So you heard about the Hyper-V Cloud Fast Track program and wonder … what exactly is it? Is it marketecture or is there some meat to it? What do these “pre-architected, pre-validated” solutions consist of, and how were those decisions arrived at? What was the architecture and validation methodology? Well my friend, this post is for you.
Myself and David Ziembicki authored the Hyper-V Cloud Fast Track Reference Architecture and Validation Guide used to align Microsoft and OEM partners on a common architecture and for OEMs to re-use and expand upon for their own Reference Architectures. Dave and I are Solution Architects within Microsoft Services in the US Public Sector organization.
A few details to get out of the way: First, each OEM (HP, Dell, IBM, Hitachi, Fujitsu, NEC) brings something unique to the table. Each OEM partner will be jointly publishing with Microsoft their Hyper-V Cloud Fast Track Reference Architecture, which will detail the hardware specifications, configurations, detailed design elements, and management additions. Available to you right now are some great resources such as solution briefs, a new white paper, and Fast Track partner web sites. In this post I will share with you the common architecture elements that apply to all program partners and how those decisions were made.

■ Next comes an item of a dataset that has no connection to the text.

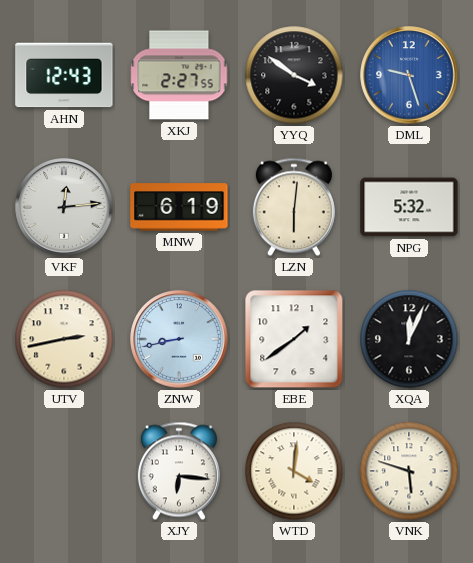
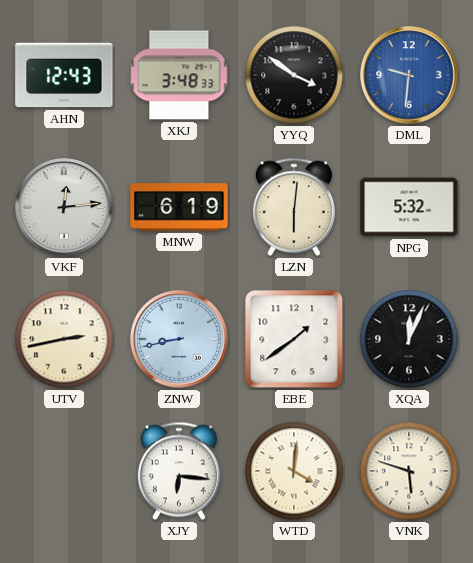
XKJ: 2:27 -> 3:48
DML: 9:27 -> 9:31
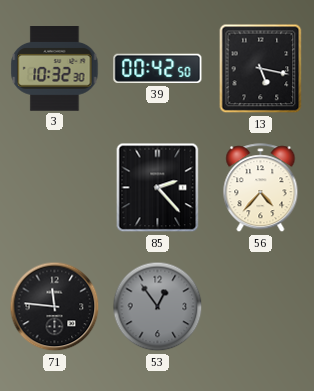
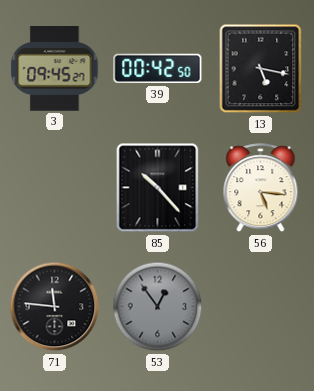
3: 10:32 -> 09:45
85: 2:23 -> 10:23
56: 4:37 -> 5:16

Next, I’d like to direct you to the Private Cloud TechNet Blog where I have detailed the Principles and Concepts which underlay the architecture of this program. Now, those principles are actually pretty lofty goals and the program will address more and more of them over time. A brief preview of the concepts is listed below. I feel it’s important to provide a glimpse of them now because they are what Hyper-V Cloud Fast Track aims to achieve. Please reference the post for deeper insight on these.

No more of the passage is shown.